Ovoviviparous, number of young 1 or 2 in a litter. Fetuses resorb their yolk sacs and are ready for birth at about 10.1 to 10.7 cm length. This shark is extraordinary in the great size of full-term young compared to their mothers, and the small size of females at maturity. Examination of females in Indian waters show that these may become pregnant at 16.6 cm length or less (large eggs appear at about 15 cm). It is possible that females grow considerably while pregnant, as only the larger females above 18 cm have large, near or full-term young, while small females below 17 cm only have embryos in earlier stages.

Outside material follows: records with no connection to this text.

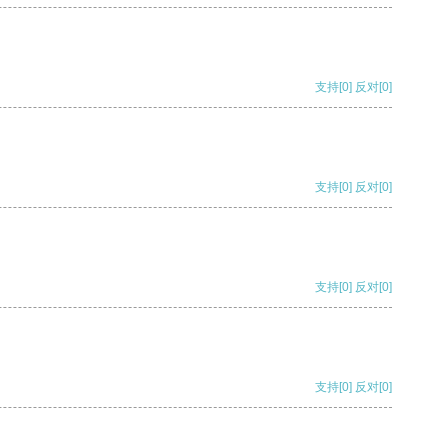
支持
[0]
反对
[0]
支持
[0]
反对
[0]
支持
[0]
反对
[0]
支持
[0]
反对
[0]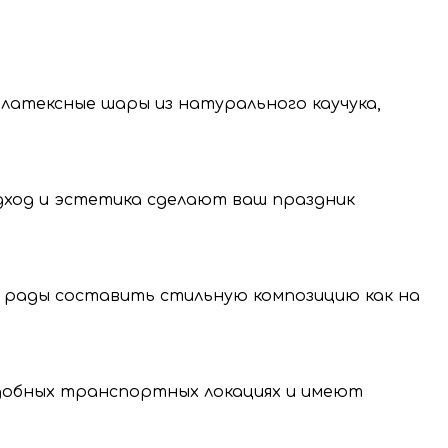
 латексные шары из натурального каучука,
одход и эстетика сделают ваш праздник
 рады составить стильную композицию как на
нение и передачу
нальных данных.
удобных транспортных локациях и имеют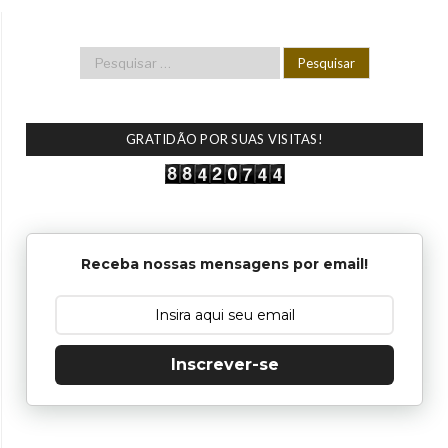
GRATIDÃO POR SUAS VISITAS!
Receba nossas mensagens por email!
Inscrever-se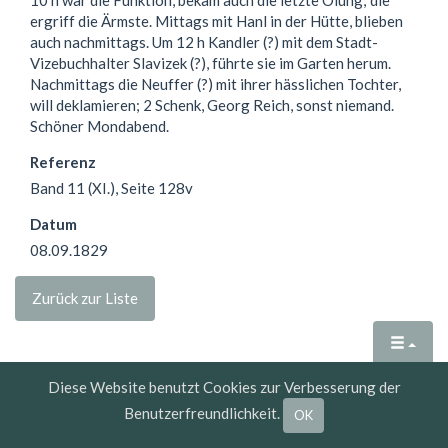
ergriff die Ärmste. Mittags mit Hanl in der Hütte, blieben
auch nachmittags. Um 12 h Kandler (?) mit dem Stadt-
Vizebuchhalter Slavizek (?), führte sie im Garten herum.
Nachmittags die Neuffer (?) mit ihrer hässlichen Tochter,
will deklamieren; 2 Schenk, Georg Reich, sonst niemand.
Schöner Mondabend.
Referenz
Band 11 (XI.), Seite 128v
Datum
08.09.1829
Zurück zur Liste
Copyright © 2025 Heraldisch-Genealogische Gesellschaft
Diese Website benutzt Cookies zur Verbesserung der
"ADLER", Wien. All Rights Reserved. Austria-1095 Wien, Postfach
Benutzerfreundlichkeit.
OK
7, Universitätsstraße 6/9b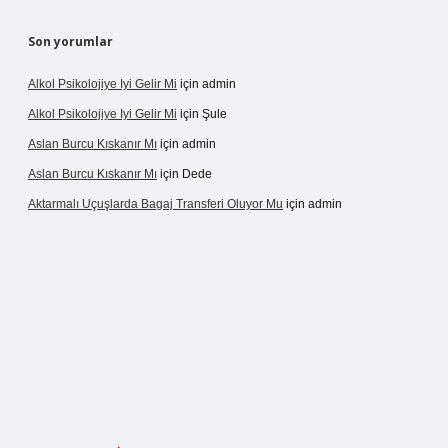
Son yorumlar
Alkol Psikolojiye Iyi Gelir Mi
için
admin
Alkol Psikolojiye Iyi Gelir Mi
için
Şule
Aslan Burcu Kıskanır Mı
için
admin
Aslan Burcu Kıskanır Mı
için
Dede
Aktarmalı Uçuşlarda Bagaj Transferi Oluyor Mu
için
admin
ino giriş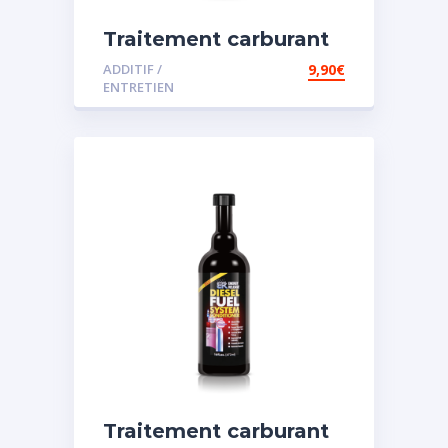
Traitement carburant
diesel et essence
ADDITIF /
9,90
€
ENTRETIEN
Traitement carburant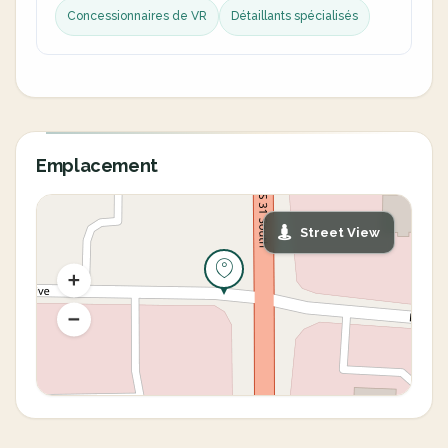
Concessionnaires de VR
Détaillants spécialisés
Emplacement
Street View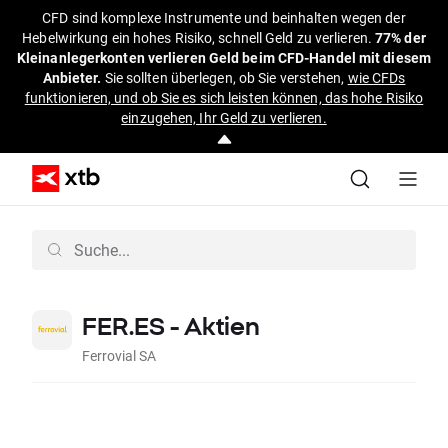
CFD sind komplexe Instrumente und beinhalten wegen der
Hebelwirkung ein hohes Risiko, schnell Geld zu verlieren.
77% der
Kleinanlegerkonten verlieren Geld beim CFD-Handel mit diesem
Anbieter.
Sie sollten überlegen, ob Sie verstehen,
wie CFDs
funktionieren, und ob Sie es sich leisten können, das hohe Risiko
einzugehen, Ihr Geld zu verlieren.
FER.ES - Aktien
Ferrovial SA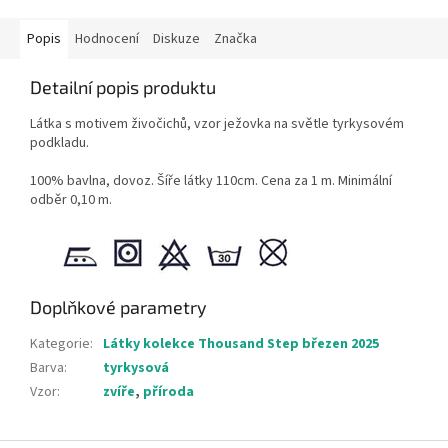
Popis
Hodnocení
Diskuze
Značka
Detailní popis produktu
Látka s motivem živočichů, vzor ježovka na světle tyrkysovém
podkladu.
100% bavlna, dovoz. Šíře látky 110cm. Cena za 1 m. Minimální
odběr 0,10 m.
Doplňkové parametry
Kategorie
:
Látky kolekce Thousand Step březen 2025
Barva
:
tyrkysová
Vzor
:
zvíře
,
příroda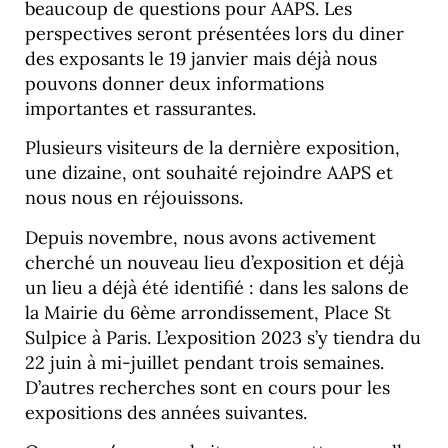
beaucoup de questions pour AAPS. Les
perspectives seront présentées lors du diner
des exposants le 19 janvier mais déjà nous
pouvons donner deux informations
importantes et rassurantes.
Plusieurs visiteurs de la dernière exposition,
une dizaine, ont souhaité rejoindre AAPS et
nous nous en réjouissons.
Depuis novembre, nous avons activement
cherché un nouveau lieu d’exposition et déjà
un lieu a déjà été identifié : dans les salons de
la Mairie du 6ème arrondissement, Place St
Sulpice à Paris. L’exposition 2023 s’y tiendra du
22 juin à mi-juillet pendant trois semaines.
D’autres recherches sont en cours pour les
expositions des années suivantes.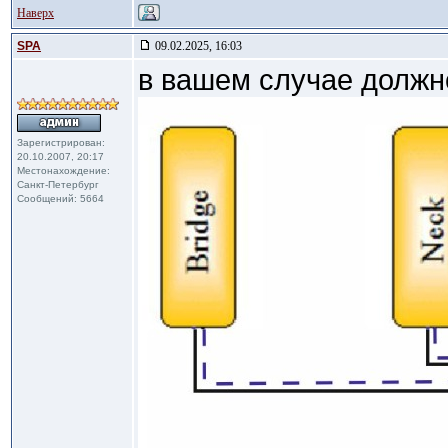
Наверх
SPA
09.02.2025, 16:03
в вашем случае должн
Зарегистрирован:
20.10.2007, 20:17
Местонахождение:
Санкт-Петербург
Сообщений: 5664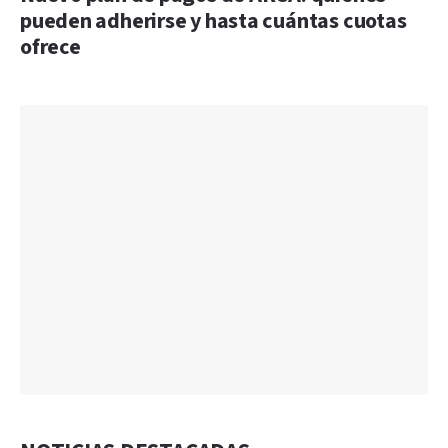
pueden adherirse y hasta cuántas cuotas
ofrece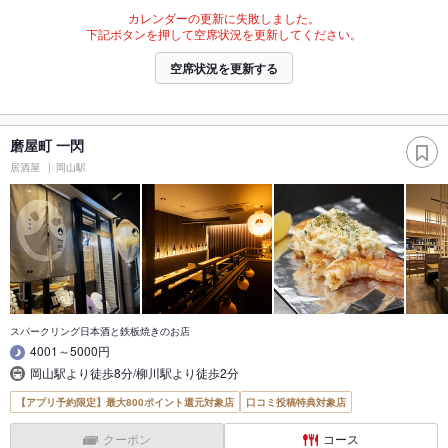
カレンダーの更新に失敗しました。
下記ボタンを押して空席状況を更新してください。
空席状況を更新する
磨屋町 一閃
居酒屋
岡山駅
スパークリング日本酒と鉄板焼きのお店
4001～5000円
岡山駅より徒歩8分/柳川駅より徒歩2分
【アプリ予約限定】最大800ポイント還元対象店
口コミ投稿特典対象店
クーポン
コース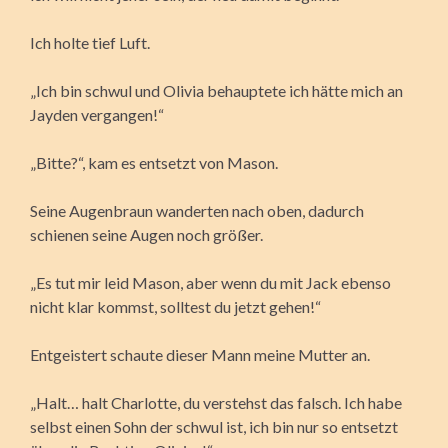
Ich holte tief Luft.
„Ich bin schwul und Olivia behauptete ich hätte mich an
Jayden vergangen!“
„Bitte?“, kam es entsetzt von Mason.
Seine Augenbraun wanderten nach oben, dadurch
schienen seine Augen noch größer.
„Es tut mir leid Mason, aber wenn du mit Jack ebenso
nicht klar kommst, solltest du jetzt gehen!“
Entgeistert schaute dieser Mann meine Mutter an.
„Halt… halt Charlotte, du verstehst das falsch. Ich habe
selbst einen Sohn der schwul ist, ich bin nur so entsetzt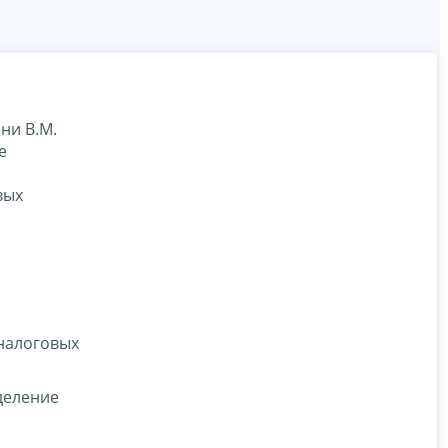
ни В.М.
е
вых
 налоговых
еделение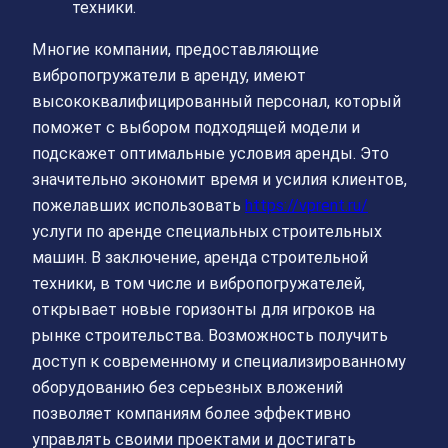
техники.
Многие компании, предоставляющие
вибропогружатели в аренду, имеют
высококвалифицированный персонал, который
поможет с выбором подходящей модели и
подскажет оптимальные условия аренды. Это
значительно экономит время и усилия клиентов,
пожелавших использовать
https://vprent.ru/
услуги по аренде специальных строительных
машин. В заключение, аренда строительной
техники, в том числе и вибропогружателей,
открывает новые горизонты для игроков на
рынке строительства. Возможность получить
доступ к современному и специализированному
оборудованию без серьезных вложений
позволяет компаниям более эффективно
управлять своими проектами и достигать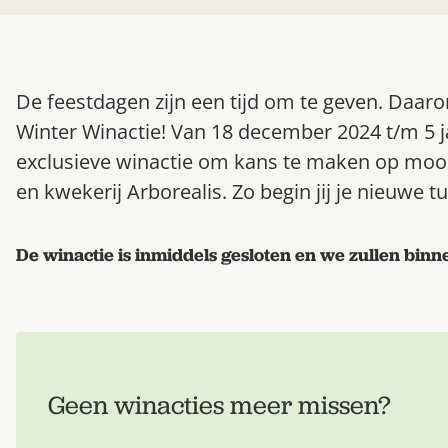
De feestdagen zijn een tijd om te geven. Daaro
Winter Winactie! Van 18 december 2024 t/m 5 j
exclusieve winactie om kans te maken op mooi
en kwekerij Arborealis. Zo begin jij je nieuwe t
De winactie is inmiddels gesloten en we zullen bin
Geen winacties meer missen?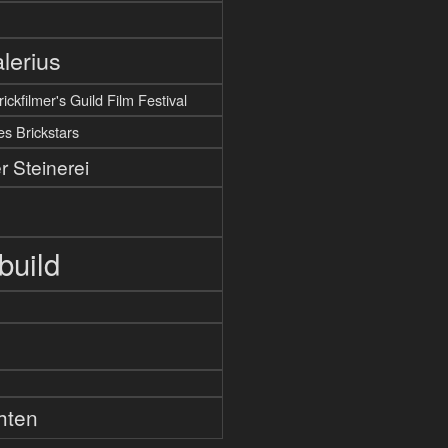
lerius
ickfilmer's Guild Film Festival
es Brickstars
r Steinerei
build
hten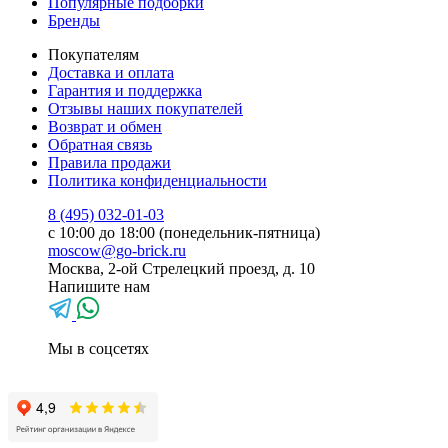
Популярные подборки
Бренды
Покупателям
Доставка и оплата
Гарантия и поддержка
Отзывы наших покупателей
Возврат и обмен
Обратная связь
Правила продажи
Политика конфиденциальности
8 (495) 032-01-03
с 10:00 до 18:00 (понедельник-пятница)
moscow@go-brick.ru
Москва, 2-ой Стрелецкий проезд, д. 10
Напишите нам
Мы в соцсетях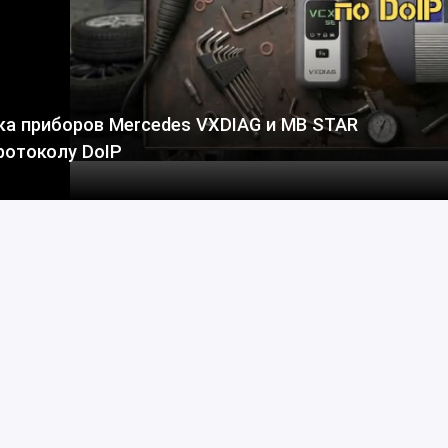
ка приборов Mercedes VXDIAG и MB STAR
ротоколу DoIP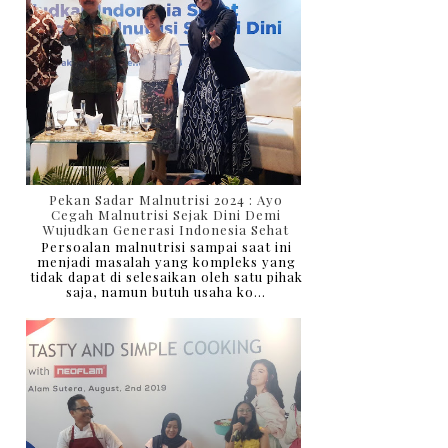
Pekan Sadar Malnutrisi 2024 : Ayo
Cegah Malnutrisi Sejak Dini Demi
Wujudkan Generasi Indonesia Sehat
Persoalan malnutrisi sampai saat ini
menjadi masalah yang kompleks yang
tidak dapat di selesaikan oleh satu pihak
saja, namun butuh usaha ko...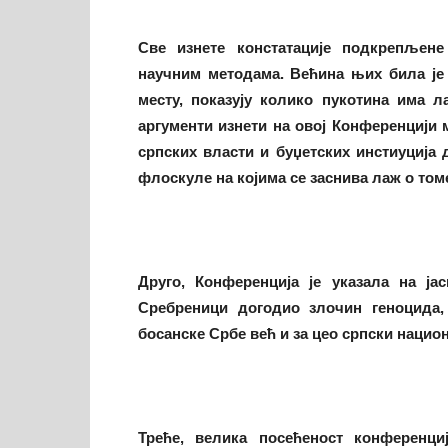
Све изнете констатације подкрепљен
научним методама. Већина њих била је п
месту, показују колико пукотина има 
аргументи изнети на овој Конференцији
српских власти и буџетских инстиуција 
флоскуле на којима се заснива лаж о том
Друго
, Конференција је указала на ја
Сребреници догодио злочин геноцида, 
босанске Србе већ и за цео српски нацио
Треће
, велика посећеност конференц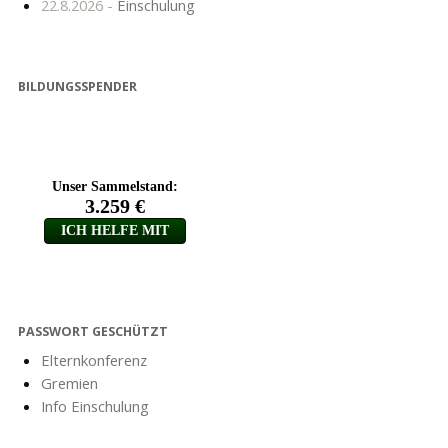
22.8.2026 -
Einschulung
BILDUNGSSPENDER
PASSWORT GESCHÜTZT
Elternkonferenz
Gremien
Info Einschulung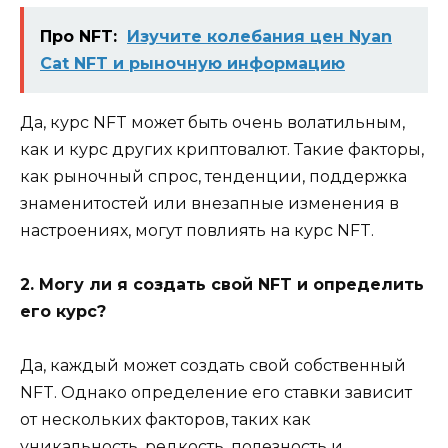
Про NFT:
Изучите колебания цен Nyan
Cat NFT и рыночную информацию
Да, курс NFT может быть очень волатильным,
как и курс других криптовалют. Такие факторы,
как рыночный спрос, тенденции, поддержка
знаменитостей или внезапные изменения в
настроениях, могут повлиять на курс NFT.
2. Могу ли я создать свой NFT и определить
его курс?
Да, каждый может создать свой собственный
NFT. Однако определение его ставки зависит
от нескольких факторов, таких как
уникальность, редкость, полезность и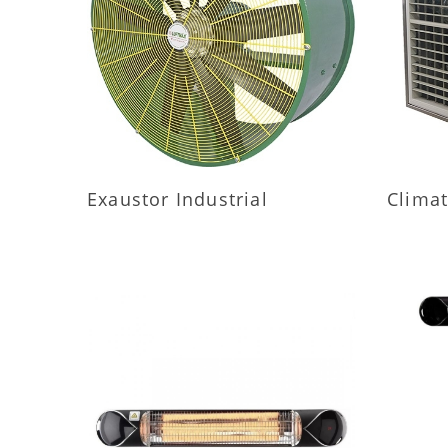
MAIS INFORMAÇÕES
M
Exaustor Industrial
Climat
MAIS INFORMAÇÕES
M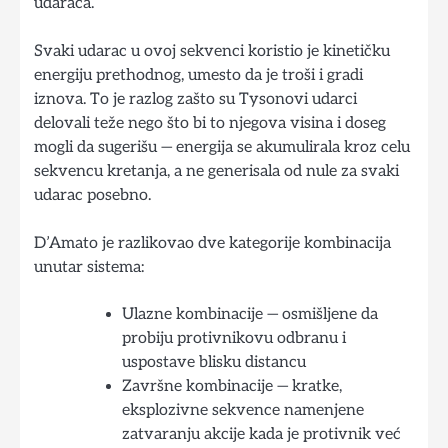
udaraca.
Svaki udarac u ovoj sekvenci koristio je kinetičku
energiju prethodnog, umesto da je troši i gradi
iznova. To je razlog zašto su Tysonovi udarci
delovali teže nego što bi to njegova visina i doseg
mogli da sugerišu — energija se akumulirala kroz celu
sekvencu kretanja, a ne generisala od nule za svaki
udarac posebno.
D’Amato je razlikovao dve kategorije kombinacija
unutar sistema:
Ulazne kombinacije — osmišljene da
probiju protivnikovu odbranu i
uspostave blisku distancu
Završne kombinacije — kratke,
eksplozivne sekvence namenjene
zatvaranju akcije kada je protivnik već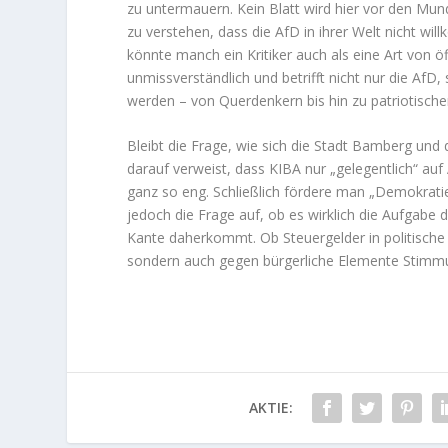
zu untermauern. Kein Blatt wird hier vor den M
zu verstehen, dass die AfD in ihrer Welt nicht w
könnte manch ein Kritiker auch als eine Art von ö
unmissverständlich und betrifft nicht nur die AfD, 
werden – von Querdenkern bis hin zu patriotisc
Bleibt die Frage, wie sich die Stadt Bamberg und
darauf verweist, dass KIBA nur „gelegentlich“ auf 
ganz so eng. Schließlich fördere man „Demokratie 
jedoch die Frage auf, ob es wirklich die Aufgabe de
Kante daherkommt. Ob Steuergelder in politische 
sondern auch gegen bürgerliche Elemente Stimmun
AKTIE: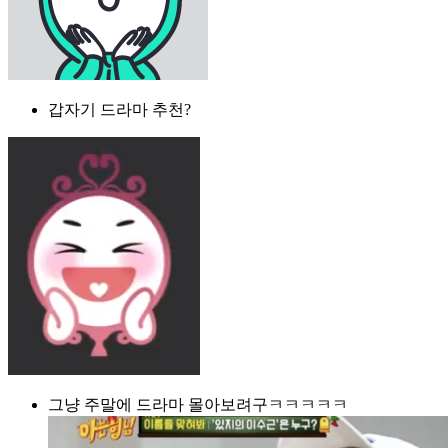
갑자기 드라마 추천?
그냥 주말에 드라마 몰아보려구ㅋㅋㅋㅋㅋ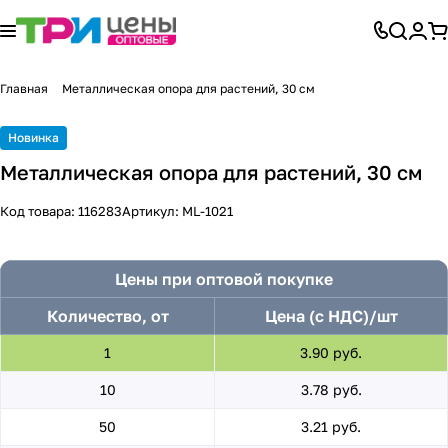
Главная
Металлическая опора для растений, 30 см
Новинка
Металлическая опора для растений, 30 см
Код товара:
116283
Артикул:
ML-1021
Цены при оптовой покупке
Количество, от
Цена (с НДС)/шт
1
3.90 руб.
10
3.78 руб.
50
3.21 руб.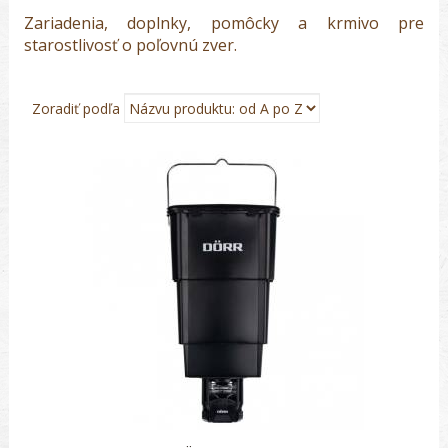
Zariadenia, doplnky, pomôcky a krmivo pre
starostlivosť o poľovnú zver.
Zoradiť podľa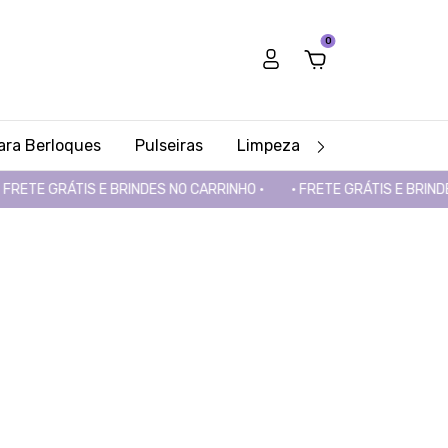
0
Para Berloques
Pulseiras
Limpeza
KITS E PRESEN
RÁTIS E BRINDES NO CARRINHO •
• FRETE GRÁTIS E BRINDES NO CA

Feeds primarily on small bony fishes and crustaceans, with squid a lesser component of its diet. In the stomachs of over 300 specimens from Indian waters bony fishes, particularly lanternfishes but also bristlemouths (Gonostomatidae), small eels and digested fish remains formed about 55% of this shark's diet by volume; crustaceans, primarily deepwater shrimp but also stomatopods and crab larvae occurred at 28% by volume; squid occurred at about 14% by volume, but few other items were recorded (bivalves in one stomach).
Size:
Maximum 24 cm; males mature at 18 to 19 cm or less, and reach 23 cm; females mature at about 15 to 16 cm and reach 24 cm; size at birth about 11 cm. This is one of the two smallest living sharks known at present, and is only rivalled in size by the squaloid Squaliolus laticaudus.
Interest to Fisheries:
Minimal, taken in commercial bottom trawls in the Philippines, but utilization there is not known.
Remarks:
The writer examined the holotype of Proscyllium alcocki Misra, 1947 (ZSI F 229/1, a 208 mm adult male) in the collections of the Zoological Survey of India, Calcutta, and was able to confirm the synonymy of Misra's species with Eridacnis radcliffei.
Type material:
Holotype: U.S. National Museum of Natural History, USNM-74604, 230 mm adult female. Type Locality: Off Jolo Light, Jolo Island, Sulu Archipelago, The Philippines, 6°11.8'N, 121°08.3'E, 295 m depth.